C’è chi vi ha definito un “collettivo transfemminista”. Voi rifuggite ogni definizione. Cosa vi tiene insieme e cosa vi differenzia da altre realtà dell’attivismo femminista?
«Ci unisce la follia dove diventa creatività. Quella in cui ti rifugi quando la realtà è talmente opprimente che devi scegliere tra restare schiacciata o sconvolgere l’ordine delle cose. Il bisogno di sovvertire nasce come spinta individuale: dobbiamo agire contro quelle ingiustizie che se restano un secondo di più tra le pareti casalinghe, o nella mera comprensione delle amiche strette, o nei silenzi marci della coppia ci faranno ammalare. Ma soltanto insieme possiamo generare un cambiamento. Da sole ci sentiamo interrotte, strappate. Unite acquistiamo forma. Il transfemminismo è la traiettoria più efficace che, ad oggi, esprime il conflitto tra personale e pubblico, tra libertà e coercizione, tra legalità e giustizia, tra violenza patriarcale e diritti, perciò dialoghiamo all’interno di questa cornice. Ma se domani si chiamerà cincillà, allora saremo il collettivo cincillà. Non ci importano le etichette».

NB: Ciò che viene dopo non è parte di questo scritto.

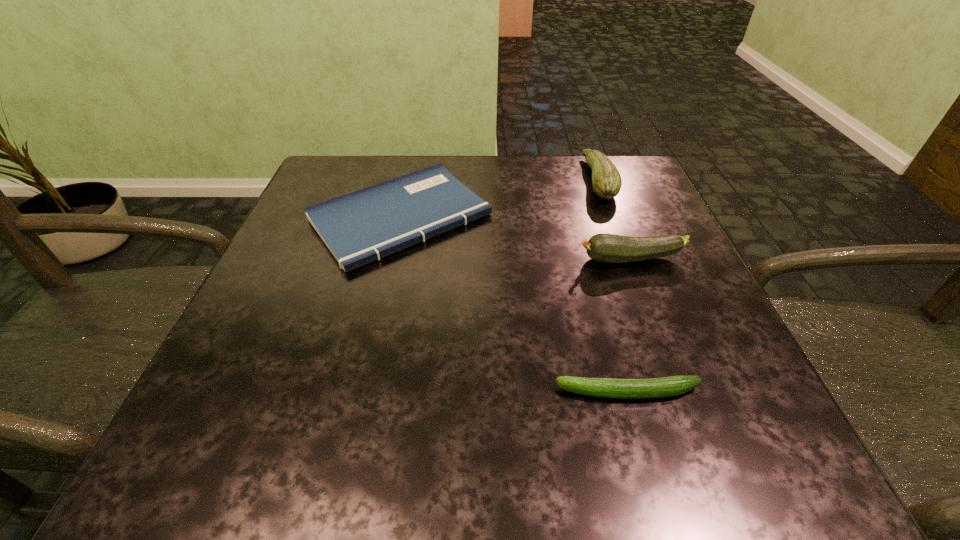 Image resolution: width=960 pixels, height=540 pixels. In order to click on vacant space located 0.150m at the blossom end of the second nearest zucchini in this screenshot , I will do point(495,259).

The width and height of the screenshot is (960, 540). Identify the location of free point located on the back of the paperback book. (413, 162).

At what (x,y) coordinates should I click in order to perform the action: click on vacant space located 0.060m on the front-facing side of the shortest zucchini. Please return your answer as a coordinate pair (x, y). Looking at the image, I should click on point(513,392).

In order to click on vacant space located 0.140m on the front-facing side of the shortest zucchini in this screenshot , I will do `click(455, 392)`.

This screenshot has height=540, width=960. In order to click on vacant area situated on the front-facing side of the shortest zucchini in this screenshot , I will do `click(492, 392)`.

Locate an element on the screen. zucchini located at the far edge is located at coordinates (606, 180).

Where is `paperback book that is positioned at the far edge`? The width and height of the screenshot is (960, 540). paperback book that is positioned at the far edge is located at coordinates (363, 226).

This screenshot has height=540, width=960. I want to click on object located at the left edge, so click(363, 226).

Where is `object at the far left corner`? Image resolution: width=960 pixels, height=540 pixels. object at the far left corner is located at coordinates (363, 226).

Locate an element on the screen. The image size is (960, 540). object located at the far right corner is located at coordinates (606, 180).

L’emancipazione femminile parte con la rottura del confine tra pubblico e privato, tra dimensione casalinga e sociale, collettiva. Le vostre azioni avvengono in strada, sui palazzi, sui muri. Che ruolo ha lo spazio urbano nella vostra lotta?
«Lo spazio urbano, le ossa della città, le sue infrastrutture, il suo dischiudersi in piazze enormi o chiudersi in vicoli senza luce, la qualità dell’aria, i servizi, il traffico, è parte della microbiologia della gente che la abita. Non si può scindere. Roma ad esempio, dove abbiamo iniziato, è una città ferita e grandiosa, a tratti facilona e accomodante, a tratti crudele e violenta. Il degrado delle case popolari fatiscenti abbandonate dalle istituzioni pubbliche e cariche di vite che ci strabordano dentro, le voragini sui marciapiedi, i sampietrini del centro, fotografati dai turisti e poi scagliati con rabbia durante una protesta. Il dolore di stazione Termini e la sua bellezza metafisica. Senza le contraddizioni di Roma, la sua storia e la sua amarezza, avremmo combinato altro. La nostra espressione passa attraverso le immagini dei corpi e dei volti di donne sulle facciate. L’effetto del luogo dove le mettiamo modifica completamente l’immagine e il racconto. Esprimersi nello spazio urbano e ascoltare chi lo attraversa, significa capire cos’è che, oltre il sensazionalismo della notizia, resta».
E che cos’è che resta?
«C’è un potenziale inespresso nelle città italiane e in chi le abita. Come dei sussurri incomprensibili per le strade che faticano a trovare forma. Abbiamo spesso la sensazione di essere a tanto così da un’esplosione, ma poi si resta aggrappati agli schermi del telefono e a quel poco di benessere rimasto dopo l’erosione delle crisi pandemiche, economiche e interiori. Il nostro è un grido di esortazione ad alzarsi dal divano e andare per strada, prestare orecchio ai sussurri. Incontriamoci e riconosciamoci».